Aber Korruption ist nicht alles: Auch die Macht der EU-Kommission sorgt in Diekerts Spiel dafür, dass die Regierungen eigentlich nicht viel zu sagen haben. Sie müssen sich Brüssel beugen, wenn es zum Beispiel darum geht, Post oder Eisenbahn zu privatisieren: Wer bei Privatisierungen am meisten Gold bietet, darf die irische Stahlindustrie oder das französische Bildungswesen in Besitz nehmen: Klötzchen drauf, und weiter geht’s.

Bestellen genug, wird das Spiel produziert

Spielspaß, während Europa im Abgrund versinkt? Die Finanzkrise hätte er schlicht als „sexy Thema“ für ein Brettspiel gesehen, erklärt Diekert. „Spiele über das Mittelalter oder die Eisenbahn gibt es schon genug.“ Diekert sieht eine positive Wirkung seines Spiels: Der satirische Blick auf die Krise könne Spieler dazu bringen, die richtigen Fragen zu stellen. Zum Beispiel: „Ist es eigentlich normal, dass manche Staaten so hoch verschuldet sind und viele Menschen hier in Deutschland trotzdem noch in Saus und Braus leben?“

Bisher gibt es das Spiel mit buntem Spielfeld und Holzklötzchen für drei bis vier Spieler nur als Prototyp. Anfang Juni haben Diekert und einige Freunde eine Finanzierungskampagne im Internet gestartet, um 500 Stück zu produzieren. Auf der Online-Plattform „Startnext“ können Interessenten das Spiel bestellen. 39 Euro kostet es inklusive Versandkosten. Wirklich eingezogen wird das Geld nur, wenn bis zum 19. Juli 2015 genug Bestellungen zusammenkommen, um die Produktionskosten zu bezahlen. Rund 13 500 Euro, also etwa 300 Bestellungen, sind dafür notwendig. Die restlichen 200 Stück will Diekert auf Messen und an Freunde verkaufen.

Bis jetzt haben die Spielemacher etwa ein Sechstel des notwendigen Betrags zusammen. Auch außerhalb von Deutschland haben schon zwei Menschen das Spiel bestellt: ein Engländer – und ein Franzose, obwohl Frankreich zu den Staaten gehört, deren Zukunft in „Euro-Krise“ verspielt wird. Nicht ganz so erfreut wie der Käufer waren zwei andere Franzosen bei der Spielemesse in Essen, wo Diekert seine Idee im vergangenen Herbst vorgestellt hat. „Zwei Franzosen waren ziemlich sauer, dass Frankreich in dem Spiel mit Krisenstaaten wie Griechenland über einen Kamm geschoren wird“, erzählt der Tübinger.
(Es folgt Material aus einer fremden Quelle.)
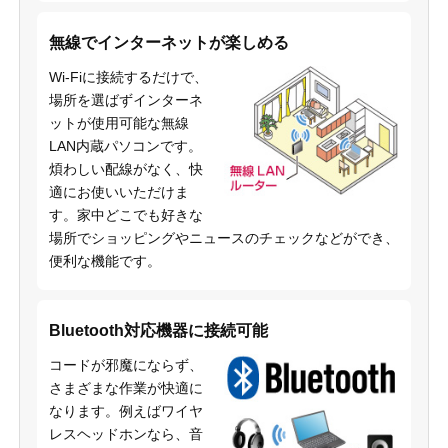
無線でインターネットが楽しめる
Wi-Fiに接続するだけで、
場所を選ばずインターネ
ットが使用可能な無線
LAN内蔵パソコンです。
煩わしい配線がなく、快
適にお使いいただけま
す。家中どこでも好きな
場所でショッピングやニュースのチェックなどができ、
便利な機能です。
Bluetooth対応機器に接続可能
コードが邪魔にならず、
さまざまな作業が快適に
なります。例えばワイヤ
レスヘッドホンなら、音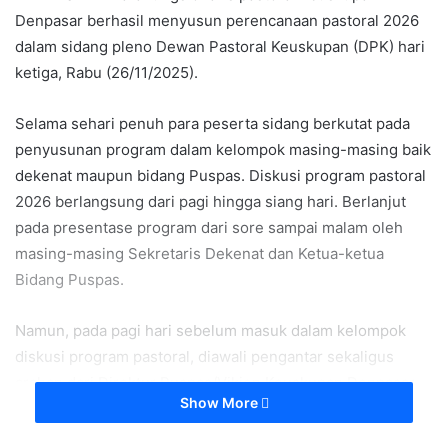
Denpasar berhasil menyusun perencanaan pastoral 2026
dalam sidang pleno Dewan Pastoral Keuskupan (DPK) hari
ketiga, Rabu (26/11/2025).
Selama sehari penuh para peserta sidang berkutat pada
penyusunan program dalam kelompok masing-masing baik
dekenat maupun bidang Puspas. Diskusi program pastoral
2026 berlangsung dari pagi hingga siang hari. Berlanjut
pada presentase program dari sore sampai malam oleh
masing-masing Sekretaris Dekenat dan Ketua-ketua
Bidang Puspas.
Namun, pada pagi hari sebelum masuk dalam kelompok
diskusi program pastoral, diawali pengantar sekaligus
arahan dari Direktur Puspas/Vikjen Keuskupan Denpasar
Show More
RD. Herman Yoseph Babey.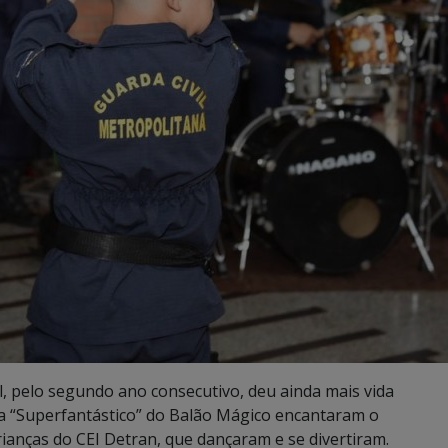
, pelo segundo ano consecutivo, deu ainda mais vida
ica “Superfantástico” do Balão Mágico encantaram o
rianças do CEI Detran, que dançaram e se divertiram.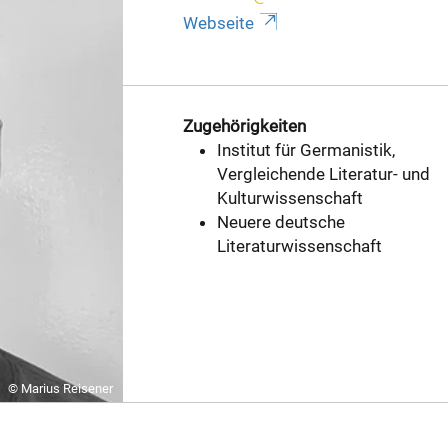
Webseite
Zugehörigkeiten
Institut für Germanistik,
Vergleichende Literatur- und
Kulturwissenschaft
Neuere deutsche
Literaturwissenschaft
© Marius Reisener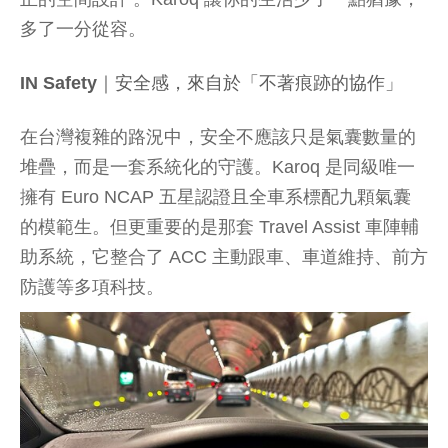
多了一分從容。
IN Safety｜安全感，來自於「不著痕跡的協作」
在台灣複雜的路況中，安全不應該只是氣囊數量的
堆疊，而是一套系統化的守護。Karoq 是同級唯一
擁有 Euro NCAP 五星認證且全車系標配九顆氣囊
的模範生。但更重要的是那套 Travel Assist 車陣輔
助系統，它整合了 ACC 主動跟車、車道維持、前方
防護等多項科技。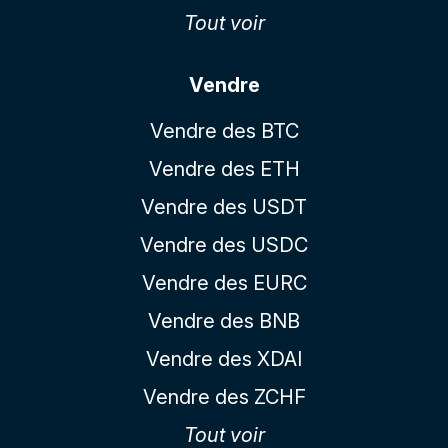
Tout voir
Vendre
Vendre des BTC
Vendre des ETH
Vendre des USDT
Vendre des USDC
Vendre des EURC
Vendre des BNB
Vendre des XDAI
Vendre des ZCHF
Tout voir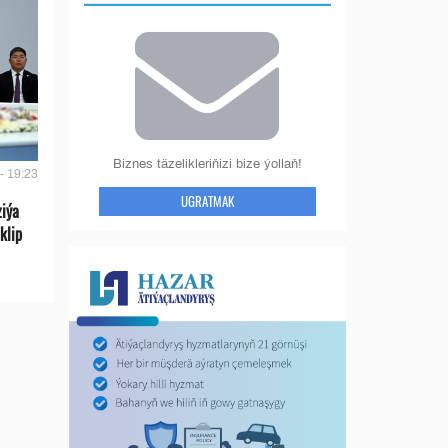
Biznes täzelikleriňizi bize ýollaň!
- 19:23
UGRATMAK
ziýa
klip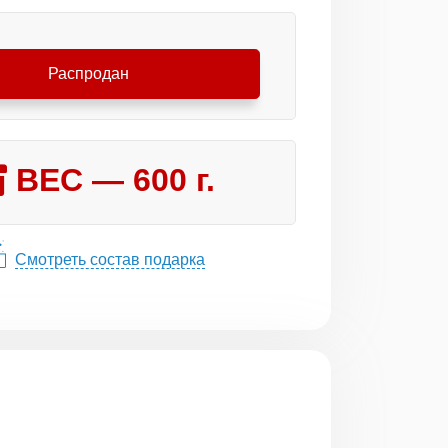
Распродан
ВЕС —
600
г.
Смотреть состав подарка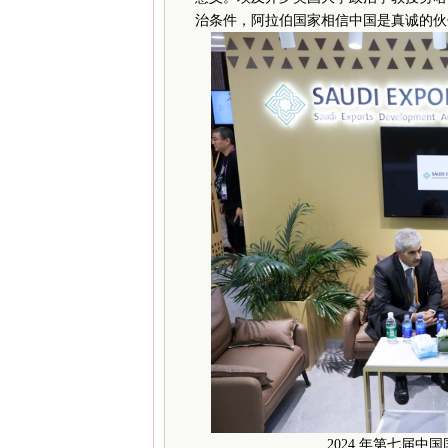
治条件，阿拉伯国家相信中国是真诚的伙
2024 年第七届中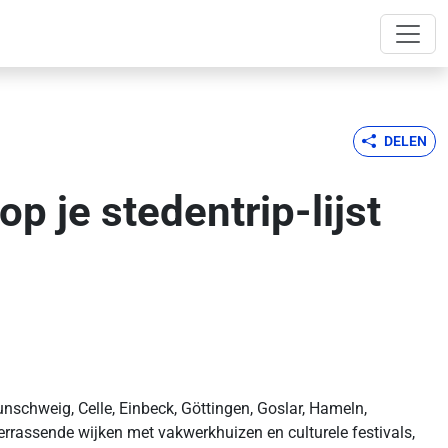
DELEN
 je stedentrip-lijst
unschweig, Celle, Einbeck, Göttingen, Goslar, Hameln,
rrassende wijken met vakwerkhuizen en culturele festivals,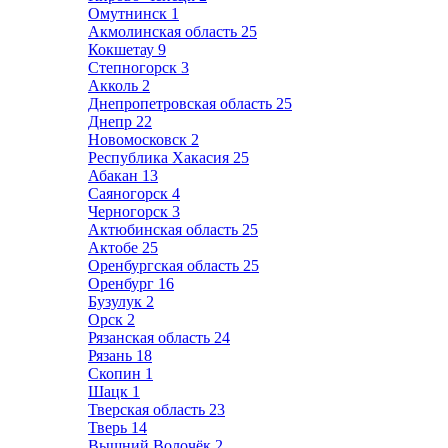
Омутнинск
1
Акмолинская область
25
Кокшетау
9
Степногорск
3
Акколь
2
Днепропетровская область
25
Днепр
22
Новомосковск
2
Республика Хакасия
25
Абакан
13
Саяногорск
4
Черногорск
3
Актюбинская область
25
Актобе
25
Оренбургская область
25
Оренбург
16
Бузулук
2
Орск
2
Рязанская область
24
Рязань
18
Скопин
1
Шацк
1
Тверская область
23
Тверь
14
Вышний Волочёк
2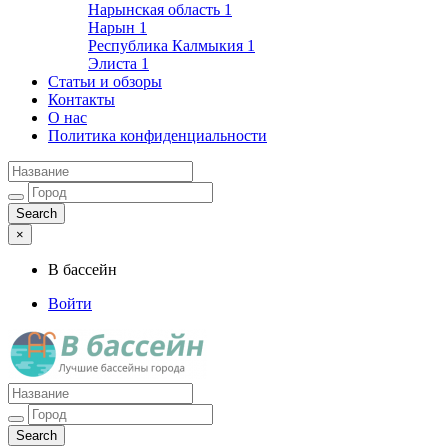
Нарынская область
1
Нарын
1
Республика Калмыкия
1
Элиста
1
Статьи и обзоры
Контакты
О нас
Политика конфиденциальности
×
В бассейн
Войти
Лучшие бассейны города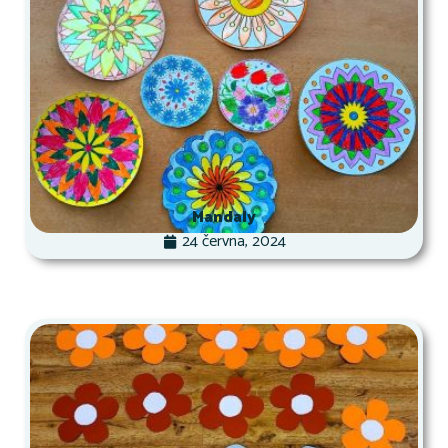
Mandaly
24 června, 2024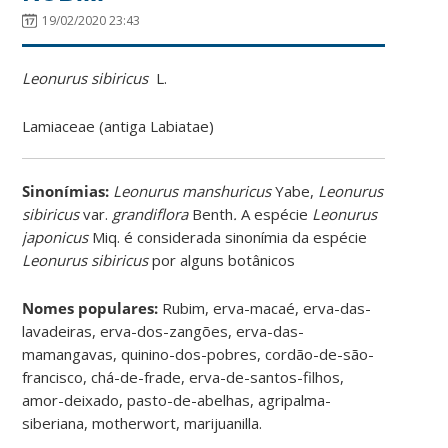
19/02/2020 23:43
Leonurus sibiricus
L.
Lamiaceae (antiga Labiatae)
Sinonímias
:
Leonurus manshuricus
Yabe,
Leonurus
sibiricus
var.
grandiflora
Benth
.
A espécie
Leonurus
japonicus
Miq. é considerada sinonímia da espécie
Leonurus sibiricus
por alguns botânicos
Nomes populares:
Rubim, erva-macaé, erva-das-
lavadeiras, erva-dos-zangões, erva-das-
mamangavas, quinino-dos-pobres, cordão-de-são-
francisco, chá-de-frade, erva-de-santos-filhos,
amor-deixado, pasto-de-abelhas, agripalma-
siberiana, motherwort, marijuanilla.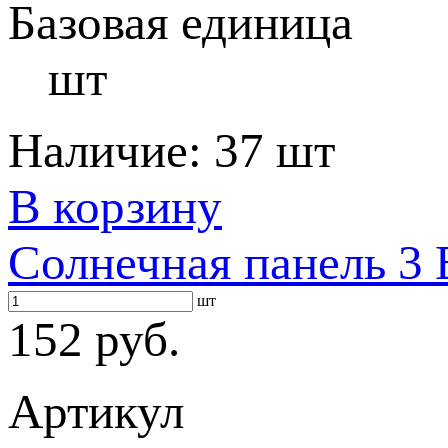
Базовая единица
шт
Наличие:
37 шт
В корзину
Солнечная панель 3
шт
152 руб.
Артикул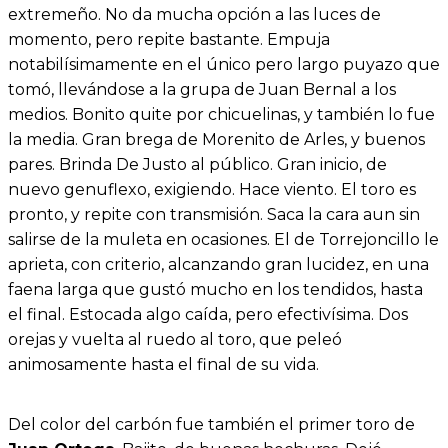
extremeño. No da mucha opción a las luces de
momento, pero repite bastante. Empuja
notabilísimamente en el único pero largo puyazo que
tomó, llevándose a la grupa de Juan Bernal a los
medios. Bonito quite por chicuelinas, y también lo fue
la media. Gran brega de Morenito de Arles, y buenos
pares. Brinda De Justo al público. Gran inicio, de
nuevo genuflexo, exigiendo. Hace viento. El toro es
pronto, y repite con transmisión. Saca la cara aun sin
salirse de la muleta en ocasiones. El de Torrejoncillo le
aprieta, con criterio, alcanzando gran lucidez, en una
faena larga que gustó mucho en los tendidos, hasta
el final. Estocada algo caída, pero efectivísima. Dos
orejas y vuelta al ruedo al toro, que peleó
animosamente hasta el final de su vida.
Del color del carbón fue también el primer toro de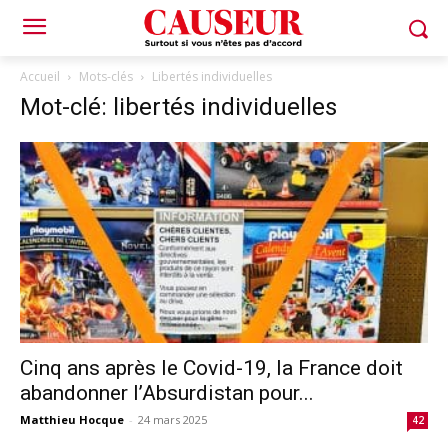
Accueil
Mots-clés
Libertés individuelles
Mot-clé: libertés individuelles
Cinq ans après le Covid-19, la France doit
abandonner l’Absurdistan pour...
Matthieu Hocque
-
24 mars 2025
42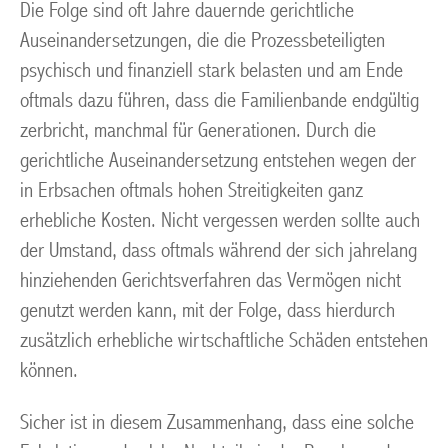
Die Folge sind oft Jahre dauernde gerichtliche
Auseinandersetzungen, die die Prozessbeteiligten
psychisch und finanziell stark belasten und am Ende
oftmals dazu führen, dass die Familienbande endgültig
zerbricht, manchmal für Generationen. Durch die
gerichtliche Auseinandersetzung entstehen wegen der
in Erbsachen oftmals hohen Streitigkeiten ganz
erhebliche Kosten. Nicht vergessen werden sollte auch
der Umstand, dass oftmals während der sich jahrelang
hinziehenden Gerichtsverfahren das Vermögen nicht
genutzt werden kann, mit der Folge, dass hierdurch
zusätzlich erhebliche wirtschaftliche Schäden entstehen
können.
Sicher ist in diesem Zusammenhang, dass eine solche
Verständnis für die Empörung der Franzosen hat er nur begrenzt. Ein satirischer Blick auf die Situation, findet Diekert, sollte immer möglich sein – auch dann, wenn man selbst betroffen ist. Feindlichkeit gegenüber Südeuropäern hegt der junge Tübinger offenbar keine: Seine Freundin ist Französin, in seinem Zimmer hängt eine große europäische Flagge an der Wand. Eine Lösung für die Krise wäre eher mehr Europa als weniger. Die Banken selbst sieht Diekert aber auch nicht in der Schuld. „Es ist ja ihr Job, gierig zu sein.“ Stattdessen müsse sich das System ändern, müssten den Geldhäusern Grenzen gesetzt werden. Die Finanztransaktionssteuer sei ein Schritt in die richtige Richtung. Diekerts politische Ansichten werden in den Spielregeln aber nicht erklärt – weshalb das Spiel in Südeuropa wohl auch weiterhin für Verärgerung sorgen dürfte.